*** Opening Dataset extract ***
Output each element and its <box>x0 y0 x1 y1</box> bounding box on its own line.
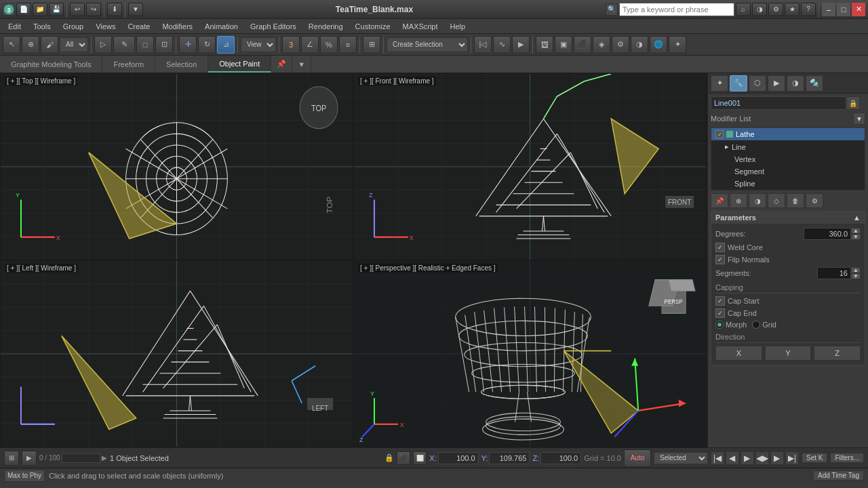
transform-gizmo[interactable]: ⊡ <box>155 36 173 54</box>
select-tool[interactable]: ↖ <box>3 36 20 54</box>
select-name-btn[interactable]: ✎ <box>113 36 135 54</box>
weld-core-checkbox[interactable] <box>715 243 725 252</box>
play-back-btn[interactable]: ◀▶ <box>755 451 769 465</box>
stat-icon-a[interactable]: ⬛ <box>397 451 410 465</box>
menu-help[interactable]: Help <box>445 21 471 32</box>
x-direction-button[interactable]: X <box>715 346 762 361</box>
create-panel-tab[interactable]: ✦ <box>711 75 728 92</box>
save-btn[interactable]: 💾 <box>49 3 64 16</box>
x-input[interactable] <box>438 452 479 464</box>
display-panel-tab[interactable]: ◑ <box>787 75 804 92</box>
paint-select[interactable]: 🖌 <box>41 36 58 54</box>
menu-graph-editors[interactable]: Graph Editors <box>245 21 302 32</box>
snap-percent[interactable]: % <box>320 36 338 54</box>
degrees-input[interactable] <box>804 228 851 240</box>
menu-rendering[interactable]: Rendering <box>303 21 349 32</box>
selected-dropdown[interactable]: Selected <box>654 452 708 464</box>
move-tool[interactable]: ✛ <box>179 36 197 54</box>
menu-modifiers[interactable]: Modifiers <box>157 21 198 32</box>
settings-btn[interactable]: ⚙ <box>768 3 783 16</box>
remove-modifier-btn[interactable]: 🗑 <box>787 193 804 208</box>
modifier-vertex[interactable]: Vertex <box>711 153 865 165</box>
render-setup[interactable]: ⚙ <box>612 36 629 54</box>
play-btn[interactable]: ▶ <box>741 451 754 465</box>
show-result-btn[interactable]: ⊕ <box>730 193 747 208</box>
view-dropdown[interactable]: View <box>241 37 276 52</box>
create-selection-dropdown[interactable]: Create Selection <box>387 37 468 52</box>
rect-select[interactable]: □ <box>136 36 154 54</box>
tab-object-paint[interactable]: Object Paint <box>208 56 271 73</box>
menu-edit[interactable]: Edit <box>3 21 26 32</box>
motion-panel-tab[interactable]: ▶ <box>768 75 785 92</box>
name-lock-button[interactable]: 🔒 <box>846 96 860 110</box>
grid-radio[interactable] <box>752 321 760 329</box>
segments-input[interactable] <box>817 267 851 279</box>
degrees-down[interactable]: ▼ <box>851 234 861 240</box>
frame-arrow-right[interactable]: ▶ <box>102 454 107 462</box>
degrees-up[interactable]: ▲ <box>851 228 861 234</box>
morph-radio[interactable] <box>715 321 724 329</box>
tab-freeform[interactable]: Freeform <box>102 56 155 73</box>
modifier-spline[interactable]: Spline <box>711 178 865 190</box>
menu-animation[interactable]: Animation <box>199 21 243 32</box>
status-icon-2[interactable]: ▶ <box>22 451 37 466</box>
parameters-header[interactable]: Parameters ▲ <box>711 211 865 224</box>
cap-end-checkbox[interactable] <box>715 308 725 318</box>
morph-radio-item[interactable]: Morph <box>715 321 747 329</box>
utilities-panel-tab[interactable]: 🔩 <box>806 75 823 92</box>
grid-radio-item[interactable]: Grid <box>752 321 776 329</box>
menu-maxscript[interactable]: MAXScript <box>397 21 443 32</box>
object-name-input[interactable] <box>711 96 846 110</box>
active-shade[interactable]: ◑ <box>631 36 648 54</box>
lathe-visibility-checkbox[interactable] <box>715 130 724 138</box>
undo-btn[interactable]: ↩ <box>70 3 85 16</box>
auto-key-btn[interactable]: Auto <box>624 449 651 467</box>
y-direction-button[interactable]: Y <box>765 346 812 361</box>
binoculars-btn[interactable]: ⌕ <box>736 3 751 16</box>
redo-btn[interactable]: ↪ <box>86 3 101 16</box>
menu-group[interactable]: Group <box>58 21 90 32</box>
snap-3d[interactable]: 3 <box>282 36 300 54</box>
menu-create[interactable]: Create <box>122 21 155 32</box>
status-icon-1[interactable]: ⊞ <box>4 451 19 466</box>
menu-tools[interactable]: Tools <box>28 21 56 32</box>
maximize-button[interactable]: □ <box>837 3 850 16</box>
anim-btn[interactable]: ▶ <box>512 36 530 54</box>
viewport-perspective[interactable]: [ + ][ Perspective ][ Realistic + Edged … <box>353 260 707 447</box>
z-input[interactable] <box>540 452 581 464</box>
next-frame-btn[interactable]: ▶ <box>770 451 784 465</box>
set-k-btn[interactable]: Set K <box>802 453 827 463</box>
select-btn[interactable]: ▷ <box>94 36 112 54</box>
frame-slider[interactable] <box>62 453 100 463</box>
env-btn[interactable]: 🌐 <box>650 36 667 54</box>
import-btn[interactable]: ⬇ <box>107 3 122 16</box>
bookmark-btn[interactable]: ★ <box>785 3 800 16</box>
viewport-top[interactable]: [ + ][ Top ][ Wireframe ] <box>0 73 353 260</box>
hierarchy-panel-tab[interactable]: ⬡ <box>749 75 766 92</box>
scale-tool[interactable]: ⊿ <box>217 36 235 54</box>
rotate-tool[interactable]: ↻ <box>198 36 216 54</box>
quick-render[interactable]: ▣ <box>555 36 572 54</box>
render-scene[interactable]: 🖼 <box>536 36 553 54</box>
prev-frame-btn[interactable]: ◀ <box>726 451 739 465</box>
modify-panel-tab active[interactable]: 🔧 <box>730 75 747 92</box>
filters-btn[interactable]: Filters... <box>830 453 864 463</box>
z-direction-button[interactable]: Z <box>814 346 861 361</box>
modifier-lathe[interactable]: Lathe <box>711 128 865 140</box>
make-unique-btn[interactable]: ◇ <box>768 193 785 208</box>
tab-selection[interactable]: Selection <box>155 56 208 73</box>
material-editor[interactable]: ◈ <box>593 36 610 54</box>
align-tool[interactable]: ⊞ <box>363 36 380 54</box>
y-input[interactable] <box>489 452 530 464</box>
minimize-button[interactable]: – <box>822 3 835 16</box>
snap-angle[interactable]: ∠ <box>301 36 319 54</box>
modifier-list-dropdown[interactable]: ▼ <box>853 113 865 125</box>
config-mod-btn[interactable]: ⚙ <box>806 193 823 208</box>
render-region[interactable]: ⬛ <box>574 36 591 54</box>
open-btn[interactable]: 📁 <box>33 3 47 16</box>
menu-views[interactable]: Views <box>90 21 121 32</box>
close-button[interactable]: ✕ <box>852 3 865 16</box>
select-region[interactable]: ⊕ <box>22 36 39 54</box>
new-btn[interactable]: 📄 <box>16 3 31 16</box>
max-to-phy-btn[interactable]: Max to Phy <box>4 470 45 482</box>
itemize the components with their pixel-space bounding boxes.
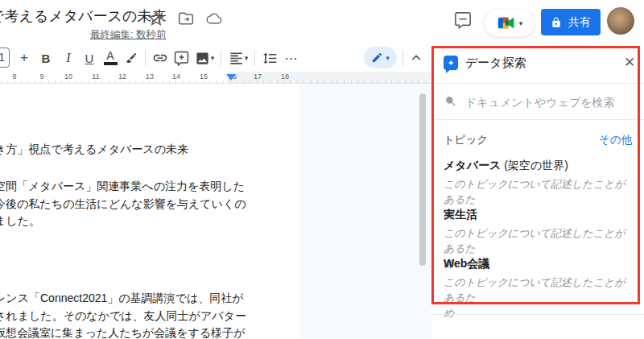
move-to-folder-button[interactable] — [176, 9, 196, 28]
document-paragraph[interactable]: 空間「メタバース」関連事業への注力を表明した 今後の私たちの生活にどんな影響を与… — [0, 178, 246, 230]
toolbar-separator — [402, 50, 403, 66]
line-spacing-button[interactable] — [260, 48, 279, 68]
topic-item-web-meeting[interactable]: Web会議 このトピックについて記述したことがあるた め — [444, 257, 633, 320]
collapse-toolbar-button[interactable] — [407, 48, 426, 68]
line-spacing-icon — [262, 51, 278, 66]
panel-divider — [432, 119, 644, 120]
ruler-number: 12 — [117, 72, 128, 81]
font-size-input[interactable]: 11 — [0, 48, 10, 68]
explore-panel-title: データ探索 — [465, 56, 526, 71]
ruler-number: 17 — [252, 72, 263, 81]
toolbar-separator — [221, 50, 221, 66]
ruler[interactable]: 8 9 10 11 12 13 14 15 16 17 18 — [0, 72, 432, 84]
add-comment-icon — [174, 51, 189, 66]
cloud-save-status-button[interactable] — [204, 9, 224, 28]
topics-label: トピック — [444, 133, 488, 147]
document-paragraph[interactable]: レンス「Connect2021」の基調講演では、同社が されました。そのなかでは… — [0, 290, 246, 339]
sparkle-glyph: ✦ — [447, 58, 454, 68]
ruler-number: 11 — [90, 72, 101, 81]
ruler-number: 10 — [63, 72, 74, 81]
document-line: レンス「Connect2021」の基調講演では、同社が — [0, 290, 246, 308]
chevron-up-icon — [410, 52, 423, 64]
more-options-button[interactable]: ⋯ — [282, 48, 301, 68]
last-edited-link[interactable]: 最終編集: 数秒前 — [90, 28, 166, 42]
caret-down-icon: ▾ — [386, 54, 390, 62]
topic-title: Web会議 — [444, 257, 489, 270]
insert-image-caret[interactable]: ▾ — [208, 48, 217, 68]
topic-title: 実生活 — [444, 208, 477, 221]
ruler-number: 18 — [279, 72, 291, 81]
underline-button[interactable]: U — [80, 48, 99, 68]
highlight-color-button[interactable] — [122, 48, 141, 68]
document-line: 今後の私たちの生活にどんな影響を与えていくの — [0, 196, 246, 213]
document-background — [300, 84, 432, 339]
comment-history-button[interactable] — [453, 10, 473, 30]
ruler-number: 13 — [144, 72, 155, 81]
topic-title: メタバース — [444, 159, 501, 172]
topic-title-suffix: (架空の世界) — [501, 159, 568, 172]
search-icon — [444, 95, 457, 108]
document-line: ました。 — [0, 213, 246, 230]
text-color-button[interactable]: A — [101, 48, 120, 68]
lock-icon — [551, 17, 562, 28]
panel-bottom-divider — [432, 314, 644, 315]
toolbar-separator — [254, 50, 255, 66]
toolbar-separator — [145, 50, 146, 66]
folder-move-icon — [178, 10, 194, 27]
explore-icon: ✦ — [444, 56, 458, 70]
document-heading-line[interactable]: き方」視点で考えるメタバースの未来 — [0, 141, 188, 159]
document-title[interactable]: で考えるメタバースの未来 — [0, 6, 166, 26]
meet-join-button[interactable]: ▾ — [484, 9, 535, 37]
increase-font-size-button[interactable]: + — [14, 48, 34, 68]
italic-button[interactable]: I — [59, 48, 78, 68]
cloud-saved-icon — [206, 10, 222, 27]
ruler-number: 9 — [38, 72, 45, 81]
caret-down-icon: ▾ — [211, 54, 215, 62]
document-line: 空間「メタバース」関連事業への注力を表明した — [0, 178, 246, 196]
explore-search-input[interactable] — [464, 90, 628, 114]
add-comment-button[interactable] — [171, 48, 191, 68]
right-indent-marker[interactable] — [226, 74, 236, 81]
editing-mode-button[interactable]: ▾ — [364, 47, 397, 68]
close-icon: ✕ — [624, 54, 635, 71]
text-color-letter: A — [106, 51, 114, 61]
ruler-number: 15 — [198, 72, 209, 81]
bold-button[interactable]: B — [36, 48, 56, 68]
star-icon — [148, 10, 164, 27]
meet-caret-icon: ▾ — [519, 19, 523, 27]
explore-panel: ✦ データ探索 ✕ トピック その他 メタバース (架空の世界) このトピックに… — [432, 44, 644, 339]
text-color-bar — [104, 62, 118, 65]
comment-icon — [454, 11, 472, 29]
highlighter-icon — [124, 51, 138, 65]
close-panel-button[interactable]: ✕ — [621, 53, 638, 71]
caret-down-icon: ▾ — [245, 54, 249, 62]
pencil-icon — [371, 52, 383, 64]
account-avatar[interactable] — [607, 7, 634, 35]
document-title-text: 考えるメタバースの未来 — [4, 8, 166, 24]
ruler-number: 14 — [171, 72, 182, 81]
star-button[interactable] — [147, 9, 166, 28]
link-icon — [152, 50, 168, 66]
share-button[interactable]: 共有 — [541, 9, 601, 35]
insert-link-button[interactable] — [151, 48, 170, 68]
document-line: 仮想会議室に集まった人たちが会議をする様子が — [0, 325, 246, 339]
format-toolbar: 11 + B I U A ▾ — [0, 44, 432, 72]
ruler-number: 8 — [10, 72, 18, 81]
document-line: されました。そのなかでは、友人同士がアバター — [0, 308, 246, 325]
google-meet-icon — [497, 15, 516, 31]
more-topics-link[interactable]: その他 — [599, 133, 632, 147]
explore-search-row — [432, 84, 644, 119]
share-button-label: 共有 — [568, 15, 591, 30]
google-docs-app: で考えるメタバースの未来 最終編集: 数秒前 ▾ 共有 — [0, 0, 644, 339]
vertical-scrollbar[interactable] — [419, 93, 426, 266]
align-caret[interactable]: ▾ — [242, 48, 251, 68]
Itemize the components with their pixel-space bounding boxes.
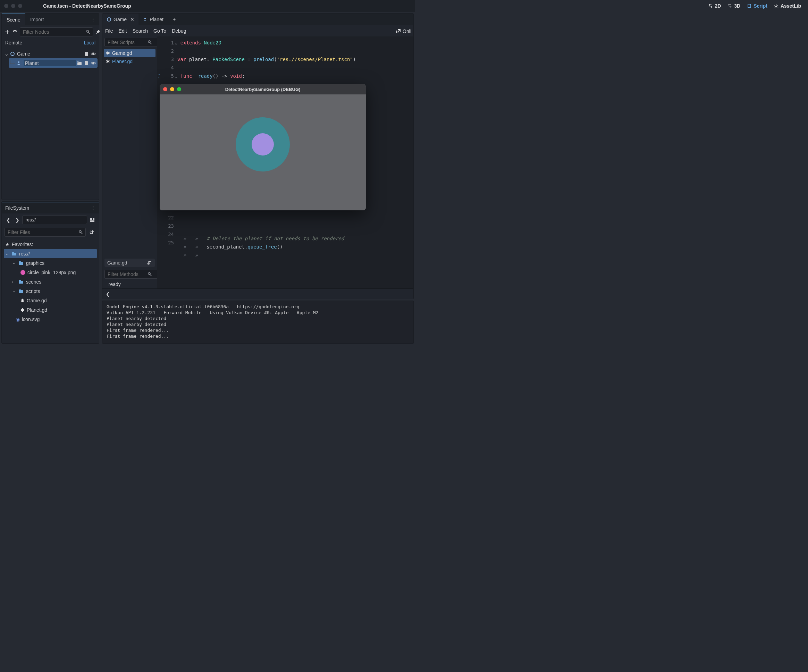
online-label: Onli [402,28,411,34]
characterbody2d-icon [143,17,147,22]
view-mode-button[interactable] [88,216,96,224]
chevron-down-icon[interactable]: ⌄ [5,51,9,57]
tab-label: Planet [150,17,164,22]
chevron-down-icon[interactable]: ⌄ [12,289,16,293]
instantiate-scene-button[interactable] [12,28,18,36]
scene-tool-button[interactable] [95,28,101,36]
output-line: Vulkan API 1.2.231 - Forward Mobile - Us… [107,309,409,316]
menu-search[interactable]: Search [133,28,148,33]
visibility-icon[interactable] [90,51,96,57]
star-icon: ★ [5,242,10,247]
image-thumb-icon [20,270,25,275]
path-input[interactable] [22,216,87,224]
import-tab[interactable]: Import [25,13,49,25]
link-icon [12,29,18,35]
folder-icon [18,260,24,266]
game-viewport[interactable] [160,94,366,211]
add-node-button[interactable] [5,28,10,36]
scene-tab[interactable]: Scene [2,13,25,25]
scene-node-game[interactable]: ⌄ Game [3,49,97,59]
debug-game-window[interactable]: DetectNearbySameGroup (DEBUG) [160,84,366,211]
fs-folder-scripts[interactable]: ⌄ scripts [4,286,97,296]
script-attach-icon[interactable] [83,51,89,57]
remote-tab[interactable]: Remote [5,40,22,45]
add-tab-button[interactable]: ＋ [168,13,181,25]
current-script-label[interactable]: Game.gd [105,259,155,267]
filter-files-input[interactable] [5,228,86,237]
menu-file[interactable]: File [105,28,113,33]
close-window-icon[interactable] [4,4,8,8]
scene-node-planet[interactable]: Planet [9,59,97,68]
fs-label: scenes [26,279,41,285]
panel-menu-icon[interactable]: ⋮ [87,13,99,25]
tab-label: Game [114,17,127,22]
chevron-down-icon[interactable]: ⌄ [12,261,16,265]
minimize-window-icon[interactable] [11,4,15,8]
online-docs-button[interactable]: Onli [394,25,413,37]
favorites-row[interactable]: ★ Favorites: [4,239,97,249]
script-item-game[interactable]: ✱Game.gd [104,49,155,57]
fs-file-icon-svg[interactable]: ◉ icon.svg [4,314,97,324]
clapper-icon[interactable] [77,60,82,66]
search-icon [147,271,153,277]
nav-forward-button[interactable]: ❯ [13,216,21,224]
search-icon [85,29,91,35]
search-icon [78,229,83,235]
debug-window-title: DetectNearbySameGroup (DEBUG) [160,87,366,92]
menu-goto[interactable]: Go To [154,28,166,33]
gear-icon: ✱ [106,50,110,56]
close-window-icon[interactable] [163,87,167,91]
method-item[interactable]: _ready [102,280,157,288]
sort-button[interactable] [88,228,96,236]
script-label: Game.gd [112,50,132,56]
fs-label: graphics [26,260,44,266]
svg-point-1 [92,53,94,55]
svg-rect-6 [90,221,94,222]
favorites-label: Favorites: [12,242,33,247]
script-item-planet[interactable]: ✱Planet.gd [104,57,155,65]
fs-folder-graphics[interactable]: ⌄ graphics [4,258,97,267]
panel-menu-icon[interactable]: ⋮ [90,205,95,211]
window-titlebar: Game.tscn - DetectNearbySameGroup 2D 3D … [0,0,415,12]
menu-debug[interactable]: Debug [172,28,186,33]
output-line: Planet nearby detected [107,316,409,321]
folder-icon [18,288,24,294]
filter-nodes-input[interactable] [20,27,93,37]
fs-folder-scenes[interactable]: › scenes [4,277,97,286]
svg-point-3 [92,62,94,64]
menu-edit[interactable]: Edit [119,28,127,33]
visibility-icon[interactable] [90,60,96,66]
fs-label: res:// [19,251,30,256]
fs-root-row[interactable]: ⌄ res:// [4,249,97,258]
minimize-window-icon[interactable] [170,87,174,91]
node2d-icon [9,51,16,57]
svg-rect-4 [90,218,92,220]
nav-back-button[interactable]: ❮ [5,216,12,224]
back-icon[interactable]: ❮ [106,291,110,297]
close-icon[interactable]: ✕ [130,17,134,22]
node-label: Game [17,51,83,57]
maximize-window-icon[interactable] [177,87,181,91]
editor-tab-game[interactable]: Game ✕ [102,13,139,25]
output-line: First frame rendered... [107,333,409,339]
fs-file-circle-png[interactable]: circle_pink_128px.png [4,267,97,277]
scene-tree: ⌄ Game Planet [2,48,99,69]
editor-tab-planet[interactable]: Planet [139,13,168,25]
sort-icon[interactable] [147,260,152,266]
fs-file-planet-gd[interactable]: ✱ Planet.gd [4,305,97,314]
mac-traffic-lights [163,87,181,91]
fs-file-game-gd[interactable]: ✱ Game.gd [4,296,97,305]
output-panel[interactable]: Godot Engine v4.1.3.stable.official.f06b… [102,301,414,344]
node-label-editing[interactable]: Planet [23,60,77,67]
script-attach-icon[interactable] [83,60,89,66]
debug-titlebar[interactable]: DetectNearbySameGroup (DEBUG) [160,84,366,94]
line-number: 23 [157,222,174,230]
chevron-right-icon[interactable]: › [12,280,16,284]
gear-icon: ✱ [20,298,25,303]
chevron-down-icon[interactable]: ⌄ [5,251,9,256]
local-tab[interactable]: Local [84,40,95,45]
breadcrumb-bar[interactable]: ❮ [102,288,413,299]
script-side-panel: ✱Game.gd ✱Planet.gd Game.gd [102,37,157,288]
maximize-window-icon[interactable] [18,4,22,8]
connect-icon: ⤴ [158,72,160,80]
*** Closing Dataset extract ***
**Task directions**
Search the data above for the string "more" and return every line that has it.

**Solution to this exercise**
more-options-button[interactable]: ⋯ — [282, 48, 301, 68]
more-topics-link[interactable]: その他 — [599, 133, 632, 147]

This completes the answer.